CVE-2014-6854

Vulnerability

The EyeXam application (com.globaleyeventures.eyexam) version 1.4 for Android does not verify X.509 certificates from SSL servers. This means the app accepts any certificate presented during an HTTPS connection, whether legitimate or not. The vulnerability is part of a broader class of Android apps that fail to properly validate SSL certificates [1] [2].

Exploitation

An attacker positioned on the same network as the Android device (e.g., via a rogue Wi-Fi hotspot) can perform a man-in-the-middle (MITM) attack. By presenting a crafted certificate, the attacker can intercept the HTTPS connection between the app and its backend server. No special privileges on the device are required; the attacker only needs network proximity and the ability to intercept traffic.
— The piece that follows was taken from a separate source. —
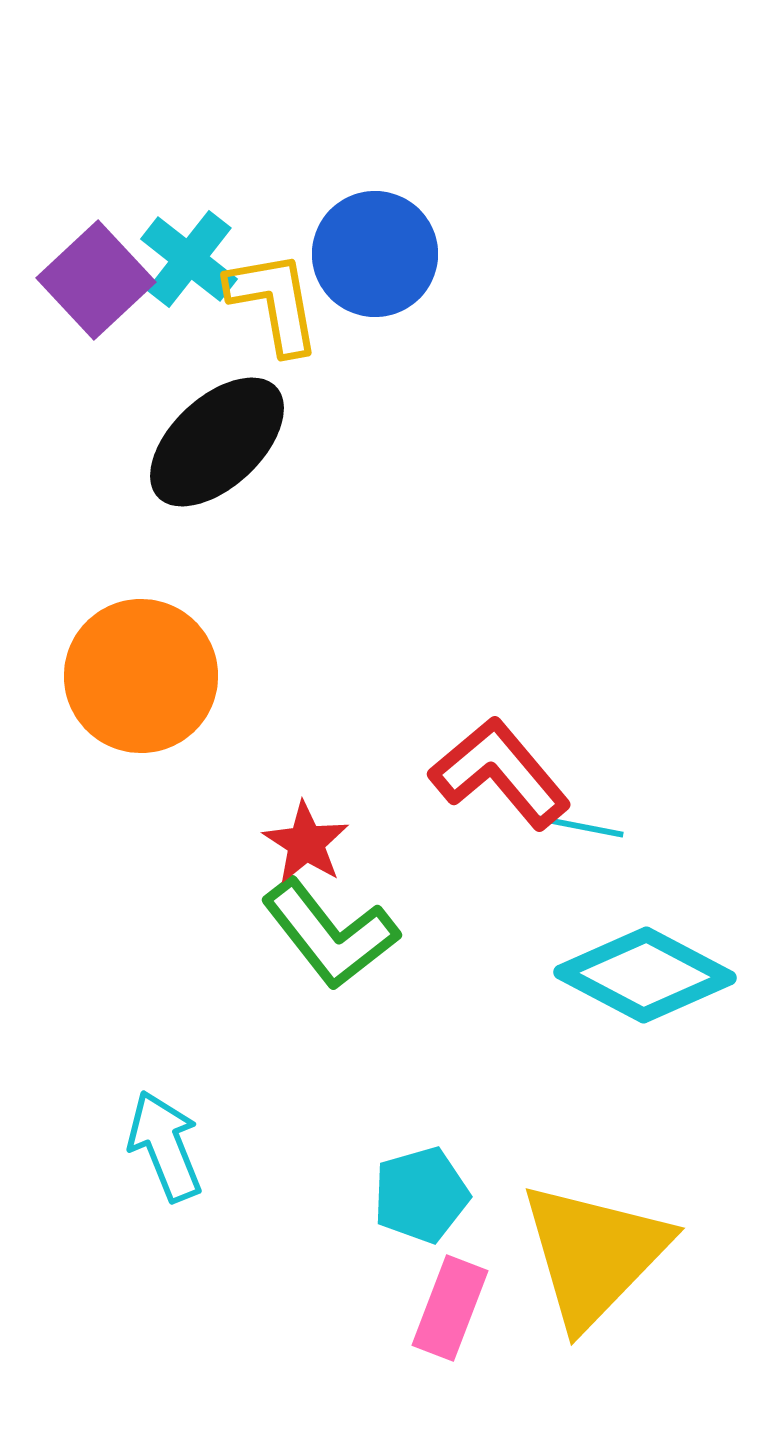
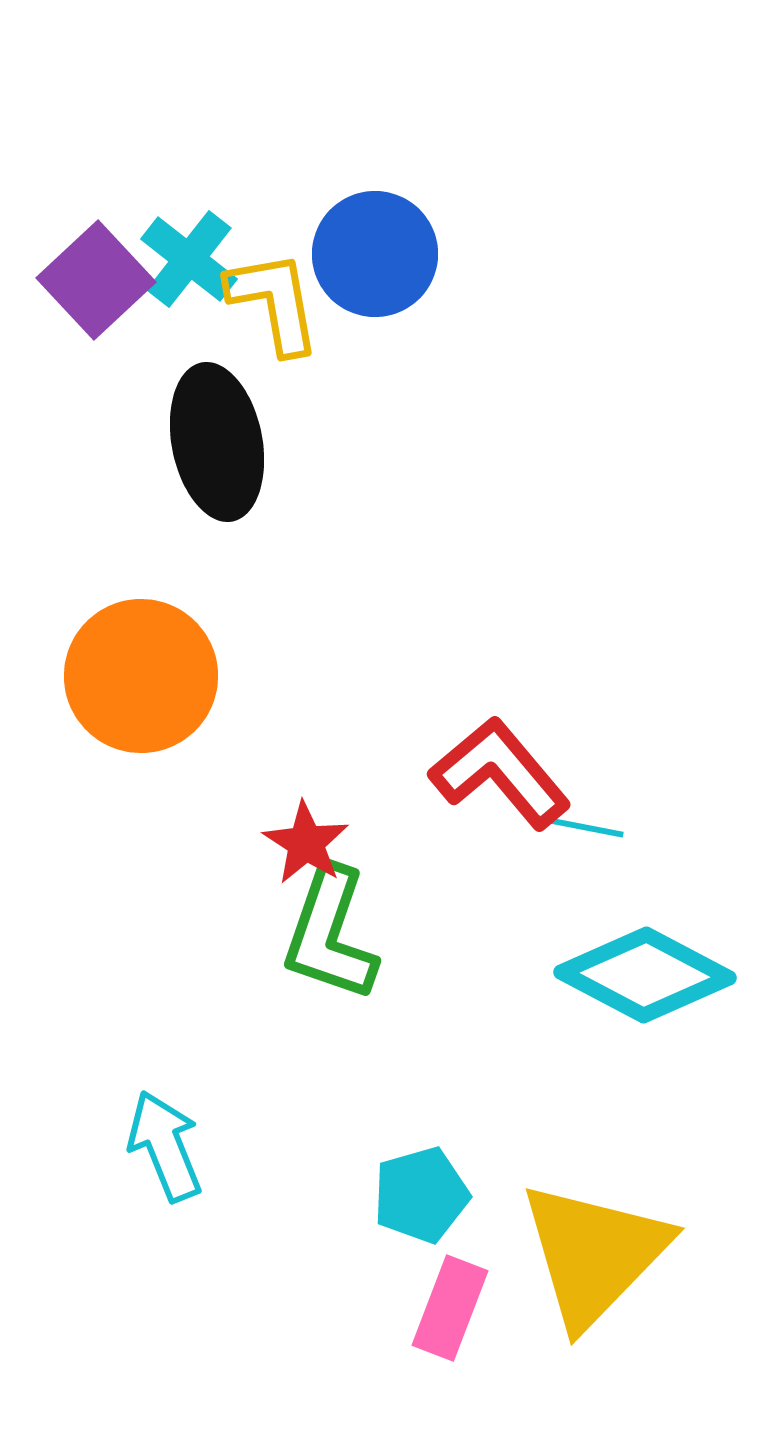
black ellipse: rotated 58 degrees counterclockwise
green L-shape: rotated 57 degrees clockwise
The app's lack of certificate validation means the attacker's fake certificate is accepted without any trust check [1].

Impact

Successful exploitation allows the attacker to view (disclosure) and potentially modify (integrity violation) all network traffic transmitted by the EyeXam app. Because the app may handle sensitive personal health or identification data related to eye exams, the impact includes credential theft and exposure of private medical information. In some cases, if the app sends data that can be manipulated, arbitrary code execution on the device or backend could be possible depending on the app's functionality [1].

Mitigation

No official patch or updated version has been announced as of the publication date. Users should uninstall or avoid using the EyeXam application until a fix is provided. Alternatively, they can access the service via a web browser over a trusted network or use alternative apps that properly implement SSL chain validation. The app is listed among many that failed dynamic SSL validation testing [1] [2].